26.7. Initializing cross-instrumentation of SystemTap

Initialize SystemTap cross-instrumentation to build modules on one system and deploy them to systems lacking the full suite.

Prerequisites

  • SystemTap is installed on the host system as described in Installing Systemtap.
  • The systemtap-runtime package is installed on each target system:

    # dnf install systemtap-runtime
  • Both the host and the target systems are the same architecture.
  • Both the host and the target systems are running the same major version of Red Hat Enterprise Linux (such as Red Hat Enterprise Linux 10).

    Important

    Kernel packaging bugs might prevent multiple kernel-debuginfo and kernel-devel packages from being installed on one system. In such cases, the minor version for the host and the target systems must match. If a bug occurs, report the bug at Red Hat JIRA.

Procedure

  1. Determine the kernel running on each target system:

    $ uname -r
  2. Repeat this step for each target system.
  3. On the host system, install the target kernel and related packages for each target system by the method described in Installing Systemtap.
  4. Build an instrumentation module on the host system, copy this module to and run this module on on the target system either:

    1. If an SSH connection can be made to the target system from the host system, use remote implementation:

      # stap --remote <target_system> script

      You must ensure an SSH connection can be made to the target system from the host system for this to be successful.

    2. Manually:

      1. Build the instrumentation module on the host system:

        # stap -r <kernel_version> script -m <module_name> -p 4

        Here, <kernel_version> is the version of the target kernel determined in step 1, script is the script to be converted into an instrumentation module, and <module_name> specifies the name of the instrumentation module. The -p4 option tells SystemTap to not load and run the compiled module.

      2. Once the instrumentation module is compiled, copy it to the target system and load it by using the following command:

        # staprun <module_name>.ko

Chapter 27. Tuning scheduling policy

In Red Hat Enterprise Linux (RHEL), thread is the smallest unit of process execution. The system scheduler chooses which processor runs a thread and for how long, prioritizing overall system utilization. Consequently, thread scheduling might not optimized for specific application performance policy.

For example, if an application on a NUMA system is running on Node A when a processor on Node B becomes available. To keep the processor on Node B busy, the scheduler moves one of the application’s threads to Node B. However, the application thread still requires access to memory on Node A. Accessing this memory takes longer. The thread now runs on Node B, making Node A memory remote rather than local. Running on Node B might take longer than waiting for Node A. Local memory access often outweighs the benefit of migration.

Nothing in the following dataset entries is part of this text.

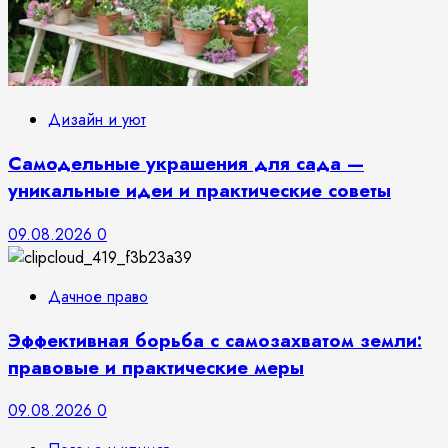
Дизайн и уют
Самодельные украшения для сада —
уникальные идеи и практические советы
09.08.2026
0
Дачное право
Эффективная борьба с самозахватом земли:
правовые и практические меры
09.08.2026
0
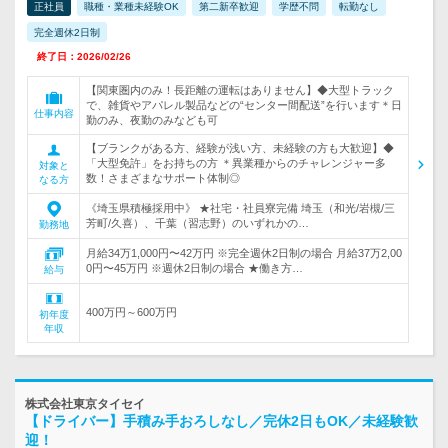
正社員
職種・業種未経験OK
第二新卒歓迎
学歴不問
転勤なし
完全週休2日制
終了日：2026/02/26
【関東圏内のみ！長距離の運転はありません】◆大型トラック
で、雑貨やアパレル製品などの“センター間配送”を行います＊日
仕事内容
勤のみ、夜勤のみなども可
【ブランクがある方、経験が浅い方、未経験の方も大歓迎】◆
「大型免許」をお持ちの方 ＊異業種からのチャレンジャー多
対象と
数！さまざまなサポート体制◎
なる方
《埼玉県積極採用中》 ★社宅・社員寮完備 埼玉（和光/岩槻/三
芳町/久喜）、千葉（習志野）のいずれかの…
勤務地
月給34万1,000円〜42万円 ※完全週休2日制の場合 月給37万2,00
0円〜45万円 ※週休2日制の場合 ★働き方…
給与
400万円～600万円
初年度
年収
株式会社東京タイセイ
【ドライバー】手積み手おろしなし／完休2日もOK／未経験歓
迎！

27.1. Categories of scheduling policies

Performance-sensitive applications often benefit from the designer or administrator determining where threads are run. The Linux scheduler implements a number of scheduling policies that determine where and for how long a thread runs. The following are the two major categories of scheduling policies:

Normal policies
Normal threads are used for tasks of normal priority.
Realtime policies
Real-time policies are used for time-sensitive tasks that must be completed without interruptions. Real-time threads are not subject to time slicing. This means the thread runs until they block, exit, voluntarily yield, or are preempted by a higher priority thread.

The lowest priority realtime thread is scheduled before any thread with a normal policy. For more information, see the sched(7), sched_setaffinity(2), sched_getaffinity(2), sched_setscheduler(2), and sched_getscheduler(2) man pages on your system.

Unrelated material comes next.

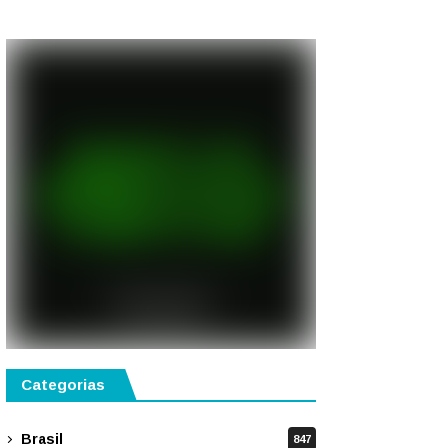
semestre de 2027
Categorias
Brasil
847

27.2. Static priority scheduling with SCHED_FIFO

The SCHED_FIFO, also called static priority scheduling, is a real-time policy that defines a fixed priority for each thread. This policy enables administrators to improve event response time and reduce latency. Avoid using this policy for an extended period of time for time-sensitive tasks.

The scheduler runs the highest-priority SCHED_FIFO thread from the list of ready threads. The SCHED_FIFO priority levels range from integer 1 to 99, where 99 is the highest. Start with a lower number and increase priority only when you identify latency issues.

Warning

Because real-time threads are not subject to time slicing, avoid setting a priority of 99. This keeps your process at the same priority level as migration and watchdog threads. If your thread goes into a computational loop and these threads are blocked, they cannot run. Systems with a single processor will eventually hang in this situation.

Administrators can limit SCHED_FIFO bandwidth to prevent realtime application programmers from initiating realtime tasks that monopolize the processor. The following are some of the parameters used in this policy:

/proc/sys/kernel/sched_rt_period_us
This parameter defines the time period, in microseconds, that is considered to be one hundred percent of the processor bandwidth. The default value is 1000000 μs or 1 second.
/proc/sys/kernel/sched_rt_runtime_us
This parameter defines the time period, in microseconds, that is devoted to running real-time threads. The default value is 950000 μs or 0.95 seconds.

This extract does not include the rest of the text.